[Exercise brief] In the entries below, begin at the line that has "Όσο λείπατε…", stop after the line that has "মামলা দায়ের করলেও", and output those lines exactly with no pictures.

[Dataset entries]
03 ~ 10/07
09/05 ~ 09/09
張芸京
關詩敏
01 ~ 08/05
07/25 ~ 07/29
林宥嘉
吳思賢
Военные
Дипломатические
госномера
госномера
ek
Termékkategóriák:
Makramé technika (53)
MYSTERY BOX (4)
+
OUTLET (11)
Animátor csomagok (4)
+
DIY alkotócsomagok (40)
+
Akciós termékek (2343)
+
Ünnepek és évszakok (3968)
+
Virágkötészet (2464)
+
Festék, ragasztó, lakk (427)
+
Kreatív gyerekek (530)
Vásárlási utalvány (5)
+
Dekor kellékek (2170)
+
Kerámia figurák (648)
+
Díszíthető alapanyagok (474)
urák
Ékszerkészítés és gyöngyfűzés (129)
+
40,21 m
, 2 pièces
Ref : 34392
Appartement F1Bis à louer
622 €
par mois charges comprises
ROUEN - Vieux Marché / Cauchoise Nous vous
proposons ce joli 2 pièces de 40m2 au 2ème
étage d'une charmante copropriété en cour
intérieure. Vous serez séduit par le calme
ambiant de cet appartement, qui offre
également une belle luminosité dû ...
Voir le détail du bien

* * *

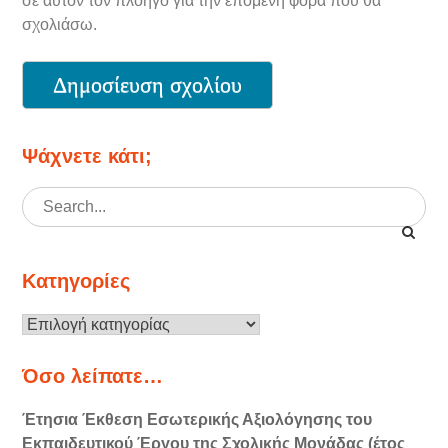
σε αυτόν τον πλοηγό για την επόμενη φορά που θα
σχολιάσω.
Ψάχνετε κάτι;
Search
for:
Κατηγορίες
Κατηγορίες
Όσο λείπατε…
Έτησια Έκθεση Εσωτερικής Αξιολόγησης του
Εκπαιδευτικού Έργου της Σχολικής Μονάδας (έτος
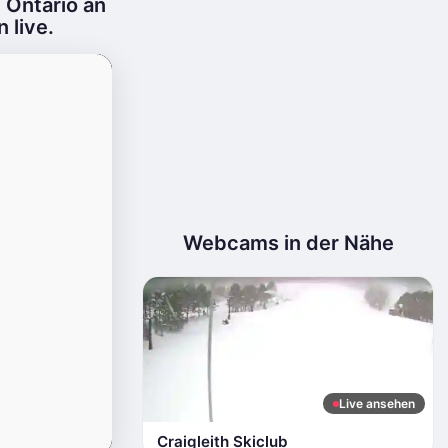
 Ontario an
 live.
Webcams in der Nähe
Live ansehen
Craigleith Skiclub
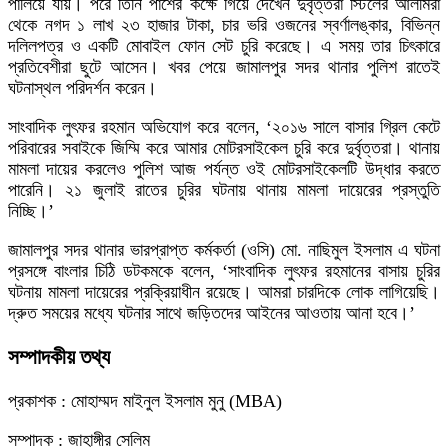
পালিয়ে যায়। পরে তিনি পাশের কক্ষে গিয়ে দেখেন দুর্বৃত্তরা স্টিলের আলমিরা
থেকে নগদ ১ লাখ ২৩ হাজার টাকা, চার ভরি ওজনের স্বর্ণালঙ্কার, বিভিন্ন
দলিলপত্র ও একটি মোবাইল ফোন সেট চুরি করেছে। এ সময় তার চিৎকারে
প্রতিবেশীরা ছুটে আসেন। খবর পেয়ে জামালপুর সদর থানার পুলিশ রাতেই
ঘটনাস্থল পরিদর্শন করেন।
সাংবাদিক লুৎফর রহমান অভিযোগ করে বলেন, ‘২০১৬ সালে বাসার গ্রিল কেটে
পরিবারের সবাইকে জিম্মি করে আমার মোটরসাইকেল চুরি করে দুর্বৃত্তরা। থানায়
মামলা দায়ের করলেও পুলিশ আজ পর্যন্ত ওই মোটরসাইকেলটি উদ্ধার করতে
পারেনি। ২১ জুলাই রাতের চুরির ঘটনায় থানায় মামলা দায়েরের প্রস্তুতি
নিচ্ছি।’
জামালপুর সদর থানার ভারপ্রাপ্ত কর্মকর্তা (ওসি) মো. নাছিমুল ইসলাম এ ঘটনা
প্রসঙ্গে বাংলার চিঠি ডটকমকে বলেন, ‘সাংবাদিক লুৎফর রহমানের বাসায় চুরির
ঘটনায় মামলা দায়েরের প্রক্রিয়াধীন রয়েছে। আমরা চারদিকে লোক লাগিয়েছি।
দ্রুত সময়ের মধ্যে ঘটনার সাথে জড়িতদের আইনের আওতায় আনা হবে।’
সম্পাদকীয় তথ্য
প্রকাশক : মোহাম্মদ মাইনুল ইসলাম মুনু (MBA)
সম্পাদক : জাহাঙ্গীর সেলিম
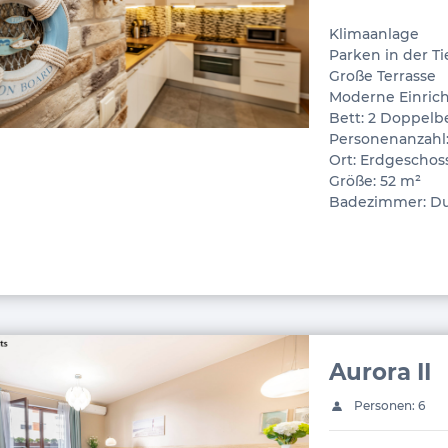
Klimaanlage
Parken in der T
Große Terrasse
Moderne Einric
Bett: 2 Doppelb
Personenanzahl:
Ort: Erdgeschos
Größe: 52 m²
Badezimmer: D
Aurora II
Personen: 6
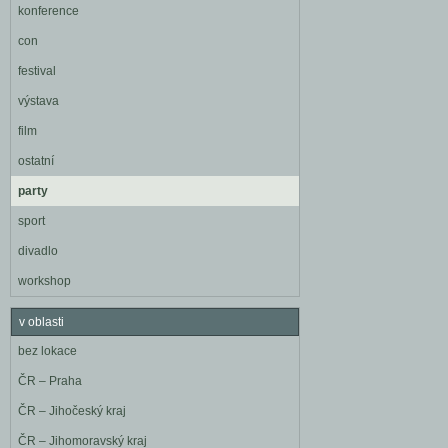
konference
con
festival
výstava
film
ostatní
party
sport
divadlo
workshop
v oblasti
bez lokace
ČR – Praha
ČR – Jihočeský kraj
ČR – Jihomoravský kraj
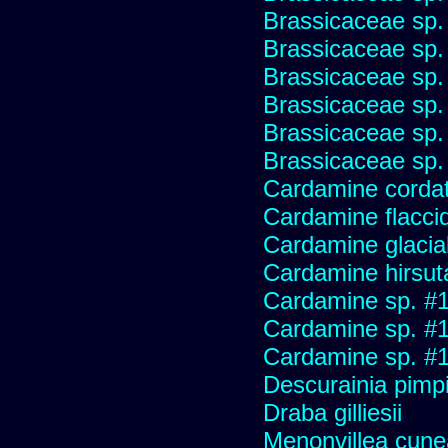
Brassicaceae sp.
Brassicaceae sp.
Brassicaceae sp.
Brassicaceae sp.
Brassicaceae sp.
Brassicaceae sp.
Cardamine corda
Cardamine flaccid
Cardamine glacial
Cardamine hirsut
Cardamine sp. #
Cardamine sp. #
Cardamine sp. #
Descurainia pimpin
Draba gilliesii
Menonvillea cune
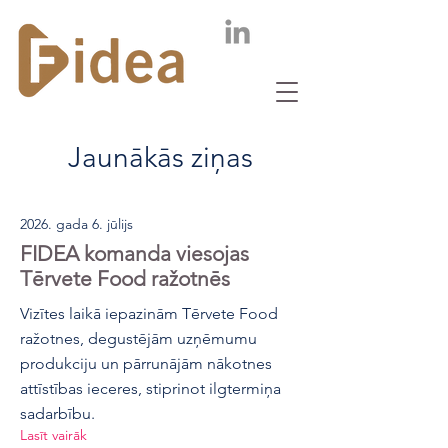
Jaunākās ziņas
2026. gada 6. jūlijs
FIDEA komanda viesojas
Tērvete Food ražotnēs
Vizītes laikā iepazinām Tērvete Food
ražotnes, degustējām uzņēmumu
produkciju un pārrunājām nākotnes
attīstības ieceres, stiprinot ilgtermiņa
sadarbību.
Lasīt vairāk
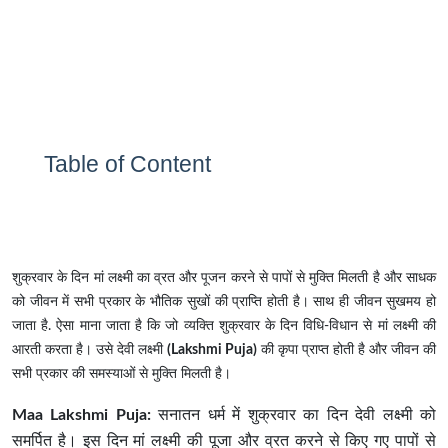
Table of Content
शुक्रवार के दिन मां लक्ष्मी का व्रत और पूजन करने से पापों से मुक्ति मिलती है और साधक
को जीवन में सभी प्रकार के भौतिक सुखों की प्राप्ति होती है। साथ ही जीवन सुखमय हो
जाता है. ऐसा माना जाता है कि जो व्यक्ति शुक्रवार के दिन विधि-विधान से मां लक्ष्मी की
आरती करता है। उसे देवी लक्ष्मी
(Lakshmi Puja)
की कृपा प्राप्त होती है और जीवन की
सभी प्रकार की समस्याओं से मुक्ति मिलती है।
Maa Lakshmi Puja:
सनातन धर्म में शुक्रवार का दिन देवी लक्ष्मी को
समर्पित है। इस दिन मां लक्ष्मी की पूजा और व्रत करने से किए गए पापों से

...

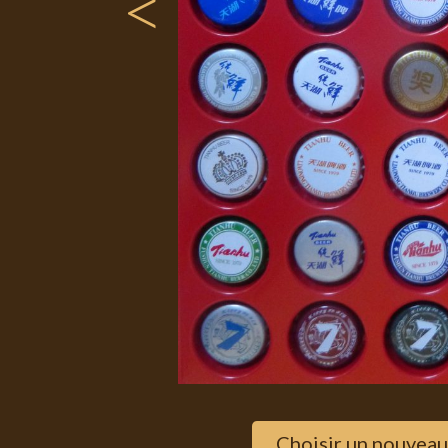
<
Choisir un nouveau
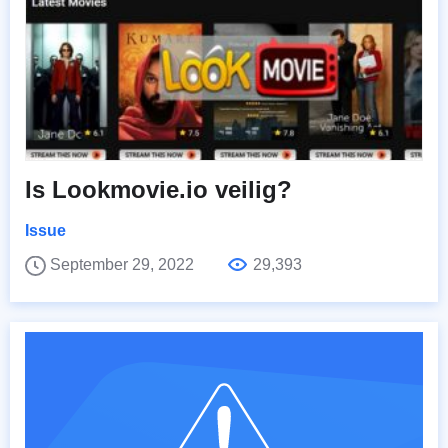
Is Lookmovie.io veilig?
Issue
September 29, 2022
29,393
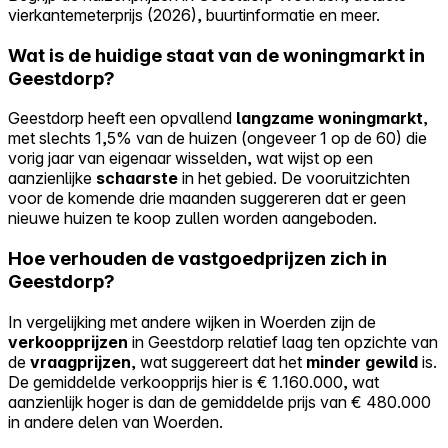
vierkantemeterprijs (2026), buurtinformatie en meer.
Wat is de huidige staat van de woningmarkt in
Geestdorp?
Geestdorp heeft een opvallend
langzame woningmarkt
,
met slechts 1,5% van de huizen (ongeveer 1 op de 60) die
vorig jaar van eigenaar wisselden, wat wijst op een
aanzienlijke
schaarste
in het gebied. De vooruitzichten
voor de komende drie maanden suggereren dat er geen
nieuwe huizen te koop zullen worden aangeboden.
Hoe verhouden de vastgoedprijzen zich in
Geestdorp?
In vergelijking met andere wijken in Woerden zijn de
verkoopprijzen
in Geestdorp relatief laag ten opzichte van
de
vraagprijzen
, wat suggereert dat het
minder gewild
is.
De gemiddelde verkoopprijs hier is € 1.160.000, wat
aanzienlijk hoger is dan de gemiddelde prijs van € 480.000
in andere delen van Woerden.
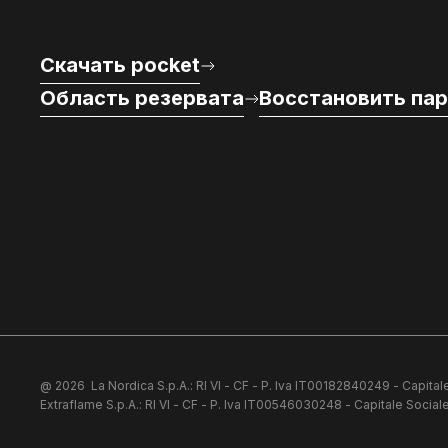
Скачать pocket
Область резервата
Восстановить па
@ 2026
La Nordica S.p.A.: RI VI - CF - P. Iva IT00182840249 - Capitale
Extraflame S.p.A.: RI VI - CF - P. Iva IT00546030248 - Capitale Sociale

[Answer space]
Όσο λείπατε…
Έτησια Έκθεση Εσωτερικής Αξιολόγησης του
Εκπαιδευτικού Έργου της Σχολικής Μονάδας (έτος
 Ontario an
 live.
Webcams in der Nähe
Live ansehen
Craigleith Skiclub
পালিয়ে যায়। পরে তিনি পাশের কক্ষে গিয়ে দেখেন দুর্বৃত্তরা স্টিলের আলমিরা
থেকে নগদ ১ লাখ ২৩ হাজার টাকা, চার ভরি ওজনের স্বর্ণালঙ্কার, বিভিন্ন
দলিলপত্র ও একটি মোবাইল ফোন সেট চুরি করেছে। এ সময় তার চিৎকারে
প্রতিবেশীরা ছুটে আসেন। খবর পেয়ে জামালপুর সদর থানার পুলিশ রাতেই
ঘটনাস্থল পরিদর্শন করেন।
সাংবাদিক লুৎফর রহমান অভিযোগ করে বলেন, ‘২০১৬ সালে বাসার গ্রিল কেটে
পরিবারের সবাইকে জিম্মি করে আমার মোটরসাইকেল চুরি করে দুর্বৃত্তরা। থানায়
মামলা দায়ের করলেও পুলিশ আজ পর্যন্ত ওই মোটরসাইকেলটি উদ্ধার করতে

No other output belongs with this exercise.